Потому что как раз в 1821–1822 годах русские заговорщики, которым царь приписал соучастие во внешней революции, переживали самый серьезный кризис внутреннего единства. До сих пор они были сплочены как бы «от противного»; их патриотическое вольнолюбие не находило применения; большинство из них сбивались в оппозицию, как в некий резервный полк, как в своеобразное «военное поселение» делателей свободы – откуда власть в любую минуту может рекрутировать солдат обновления. Да, после Варшавской речи и константинопольского самоустранения царю было бы нелегко перетянуть их на свою сторону; да, чем яснее становилось, что «резервистов» вряд ли призовут в «великую Армию либерального порядка», тем чаще заговаривали они о необходимости кровопролития. Но достаточно было серьезного монаршего усилия, чтобы разговоры эти стихли, ибо невыговоренное желание перейти из тени в свет, пригодиться там, где родились, в душах большинства «артельщиков» не угасало. По своим жизненным установкам они были не революционерами, а несостоявшимися «державниками». И какими бы тактическими соображениями (необходимость избавиться от ненадежных членов, усилить конспирацию и проч.) ни диктовались решения Московского съезда Союза благоденствия 1821 года, – за ними, в них, сквозь них просвечивала последняя надежда удержаться по сю сторону роковой черты, не отрезая путь к спасительному отступлению.
Не случайно на съезд, объявивший о формальном роспуске прежней тайной организации и создавший новую, еще более тайную, не был допущен руководитель Тульчинской управы Павел Пестель, с которым Николай Тургенев много и жестоко будет спорить по вопросу о крестьянской воле. Московские руководители (Никита Муравьев – прежде всего) могли склоняться к революции – на словах. На деле их программы, по крайней мере до конца 1824 года, куда больше нуждались в непрерывной эволюции существующего порядка. Недаром так точны и детальны были их планы реформ, особенно экономической и управленческой, и так туманны проекты политические. Набросок монархической конституции Никиты Муравьева будет столь же силен в вопросах, принципиально разрешимых по манию царя и в пределах нынешнего мироустройства, – сколь и слаб во всем, что касается либеральной будущности. Тут Муравьев ограничится риторическими восклицаниями, возвышенными образами русской политической истории (Народное вече, Верховная дума); он даже не решится переименовать конституционную монархию в президентскую республику (хотя все, написанное им о «правах и обязанностях» царя, приложимо только к президенту). Пестель решался на все.

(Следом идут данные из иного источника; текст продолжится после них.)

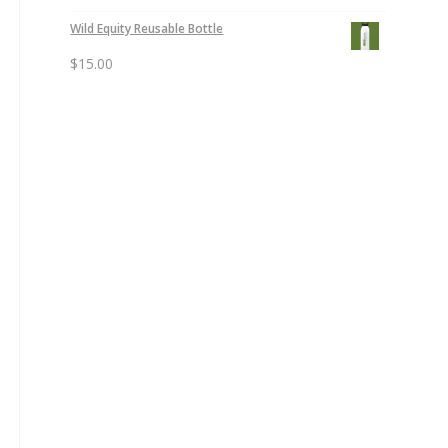
Wild Equity Reusable Bottle
$
15.00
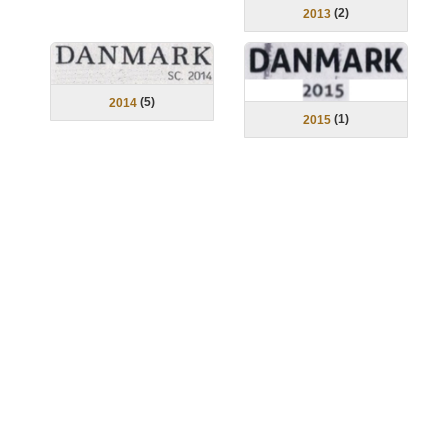
(
2
)
2013
(
5
)
2014
(
1
)
2015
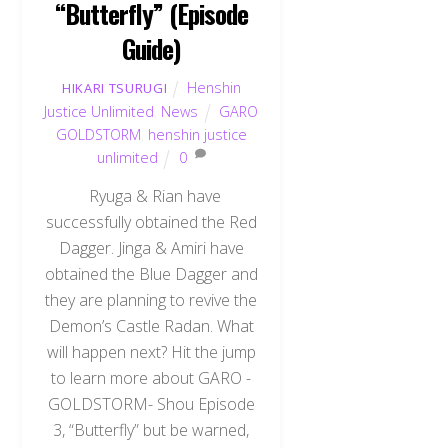
“Butterfly” (Episode
Guide)
Henshin
HIKARI TSURUGI
Justice Unlimited
,
News
GARO
GOLDSTORM
,
henshin justice
unlimited
0
Ryuga & Rian have
successfully obtained the Red
Dagger. Jinga & Amiri have
obtained the Blue Dagger and
they are planning to revive the
Demon’s Castle Radan. What
will happen next? Hit the jump
to learn more about GARO -
GOLDSTORM- Shou Episode
3, “Butterfly” but be warned,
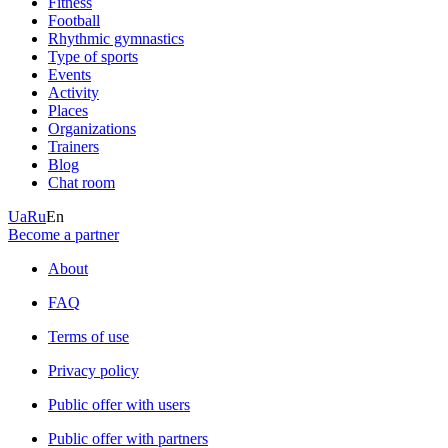
Fitness
Football
Rhythmic gymnastics
Type of sports
Events
Activity
Places
Organizations
Trainers
Blog
Chat room
Ua
Ru
En
Become a partner
About
FAQ
Terms of use
Privacy policy
Public offer with users
Public offer with partners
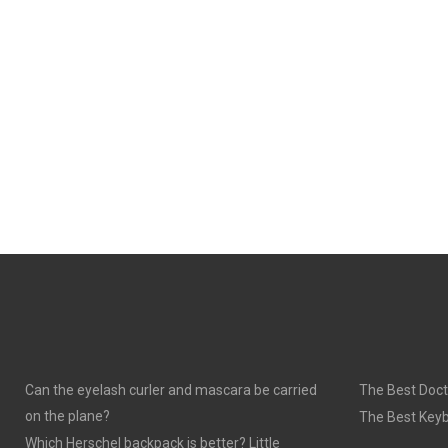
Can the eyelash curler and mascara be carried
The Best Doct
on the plane?
The Best Keyb
Which Herschel backpack is better? Little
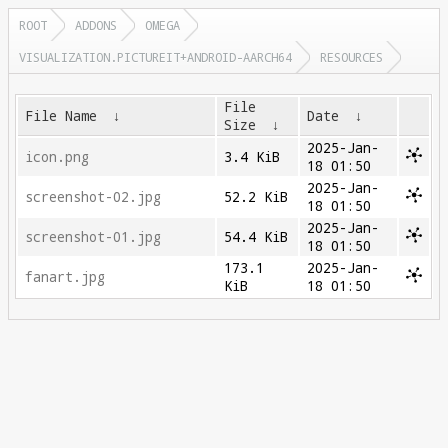
ROOT
ADDONS
OMEGA
VISUALIZATION.PICTUREIT+ANDROID-AARCH64
RESOURCES
File
File Name
↓
Date
↓
Size
↓
2025-Jan-
icon.png
3.4 KiB
18 01:50
2025-Jan-
screenshot-02.jpg
52.2 KiB
18 01:50
2025-Jan-
screenshot-01.jpg
54.4 KiB
18 01:50
173.1
2025-Jan-
fanart.jpg
KiB
18 01:50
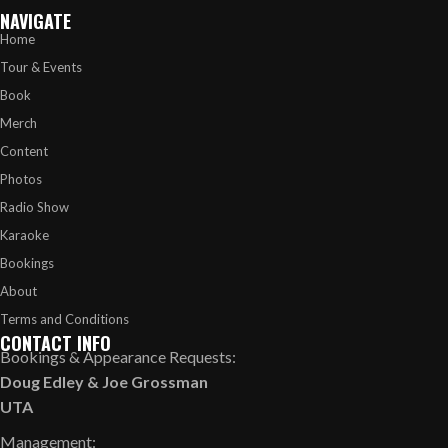
NAVIGATE
Home
Tour & Events
Book
Merch
Content
Photos
Radio Show
Karaoke
Bookings
About
Terms and Conditions
CONTACT INFO
Bookings & Appearance Requests:
Doug Edley
&
Joe Grossman
UTA
Management:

Он был не столько радикальнее, сколько рациональнее своих товарищей по несчастью. И потому не благодушествовал: действовать так действовать; замышлять переворот – так отдавая себе отчет во всем. И в том, что напрасно упование на «легализацию» заговора, на потенциальный союз с государем; и в том, что за пересоздание русской истории придется платить самую страшную цену; и в том, что власть, однажды взяв, необходимо будет удержать, – стало быть, муравьевским прекраснодушием
Пестелев план переделки России оформится позже. Но и в 1821-м москвичам было ясно, чего от Пестеля ожидать. Оттирая Павла Ивановича от руководства организацией, они подсознательно защищали свои иллюзии, не менее тайные, чем сами общества, от его последовательности, помноженной на сердечный холод и умственную страсть.
А в то самое время, когда русский царь искал пружину всеевропейского заговора, ограничиваясь в России слежкой (в 20-м создана военная полиция при штабе Гвардейского корпуса), удалением опасных офицеров (Ермолова – проконсулом Кавказа), задержкой званий, в самом крайнем случае – арестом, при его собственном дворе вызревал заговор, построенный на идее заговора.